Task directions —
All lines from the one that contains "TrinkhalleTalk – Im Gespräch mit Kornelia" to the end of the data must be retyped exactly. Pictures are not retyped.

Dataset items
>>>>>

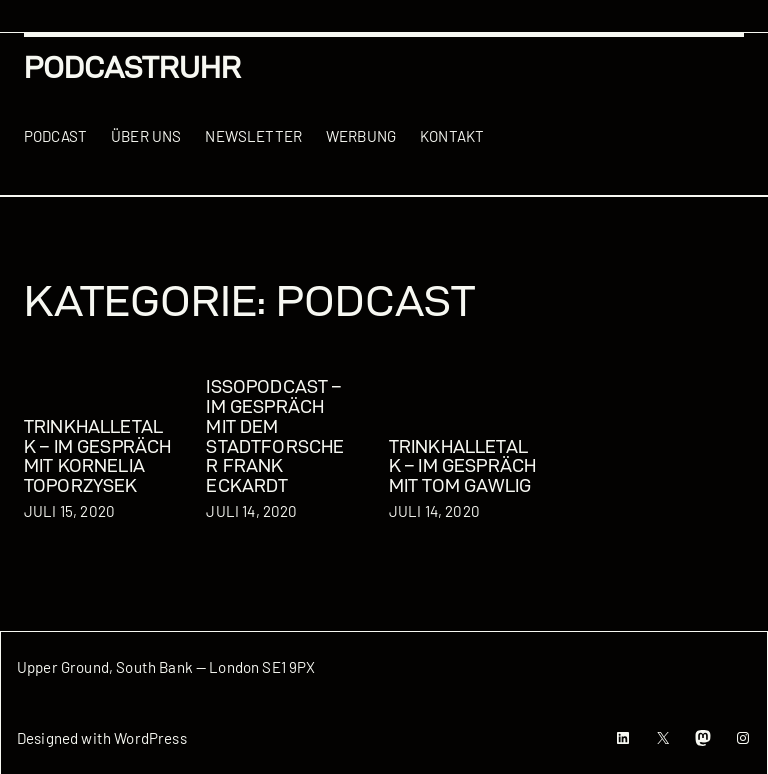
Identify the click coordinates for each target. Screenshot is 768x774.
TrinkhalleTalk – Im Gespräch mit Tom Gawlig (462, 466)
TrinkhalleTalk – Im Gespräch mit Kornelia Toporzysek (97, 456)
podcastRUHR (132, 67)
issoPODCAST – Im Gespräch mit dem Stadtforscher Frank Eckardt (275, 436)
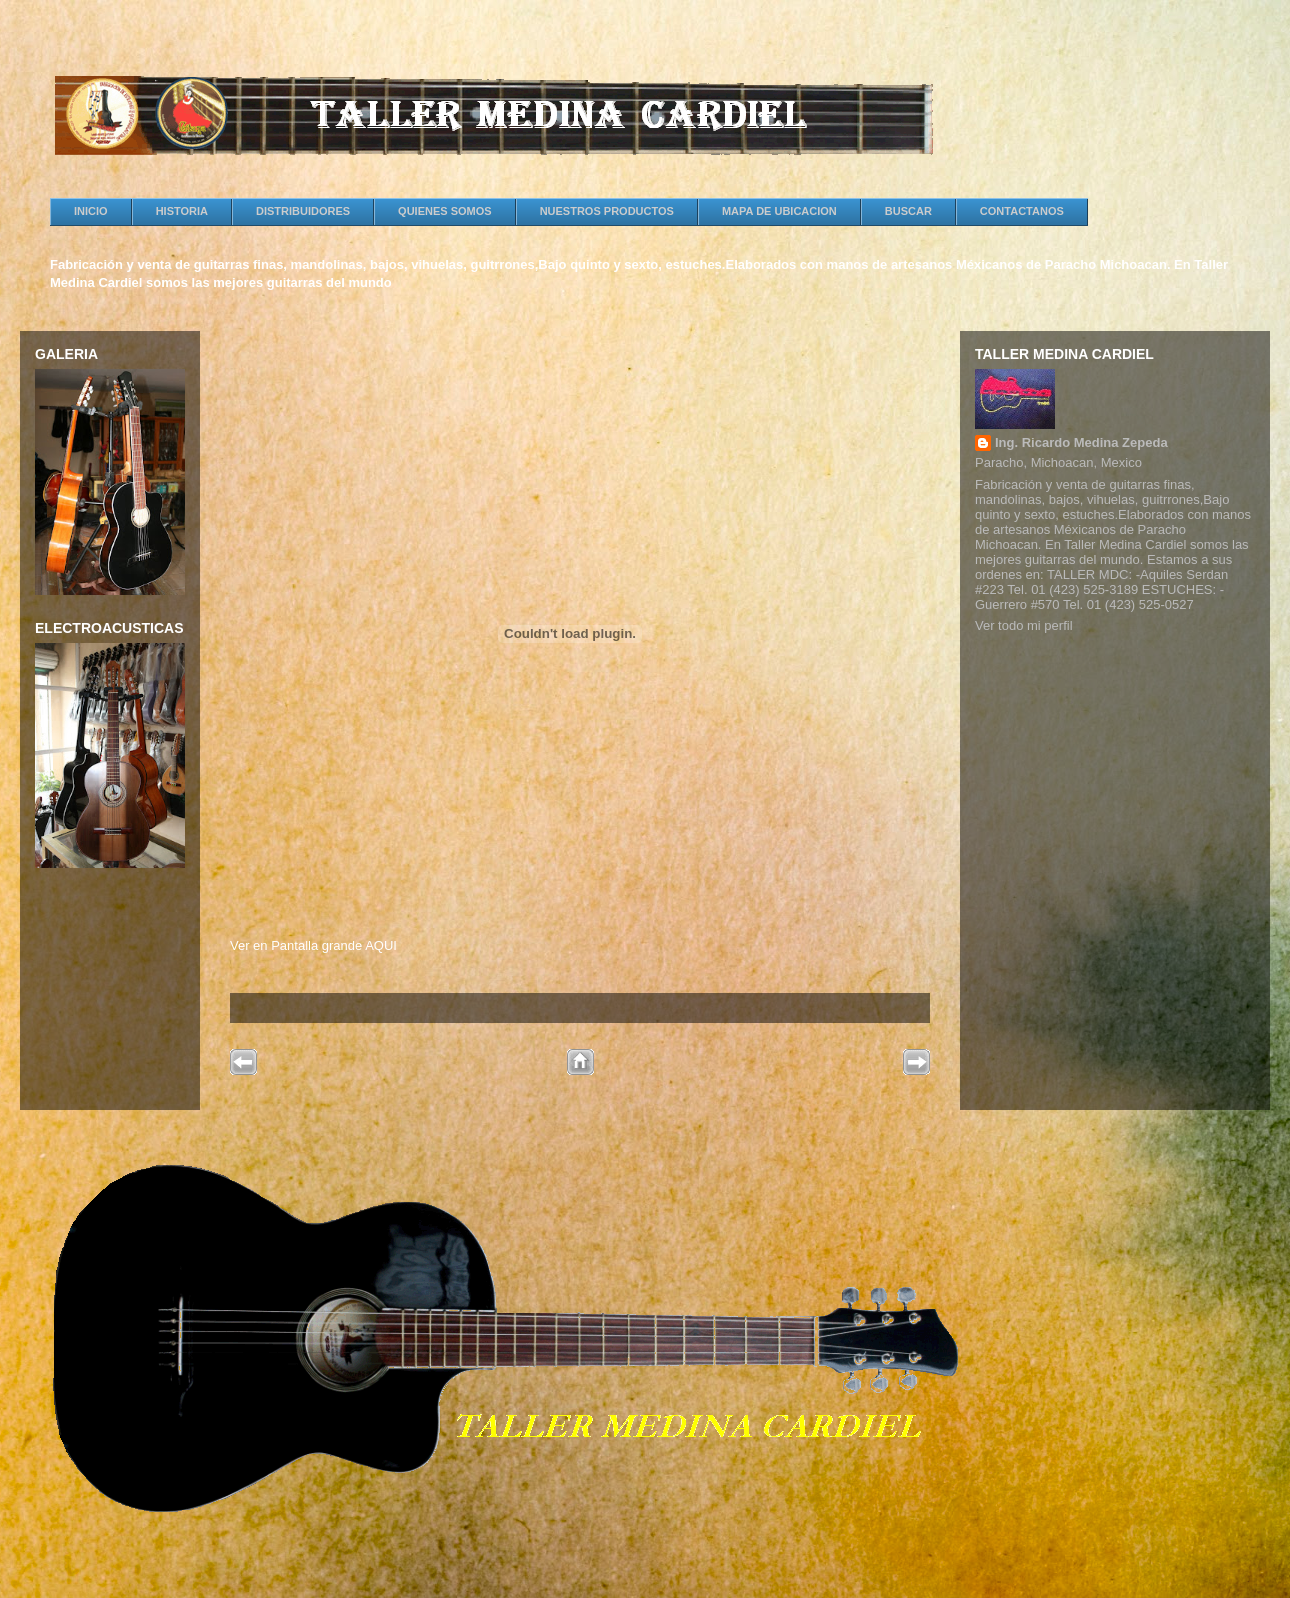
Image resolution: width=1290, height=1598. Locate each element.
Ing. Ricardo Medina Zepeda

<<<<<

Exercise response —
TrinkhalleTalk – Im Gespräch mit Kornelia Toporzysek (97, 456)
podcastRUHR (132, 67)
issoPODCAST – Im Gespräch mit dem Stadtforscher Frank Eckardt (275, 436)
Image resolution: width=1290, height=1598. Locate each element.
Ing. Ricardo Medina Zepeda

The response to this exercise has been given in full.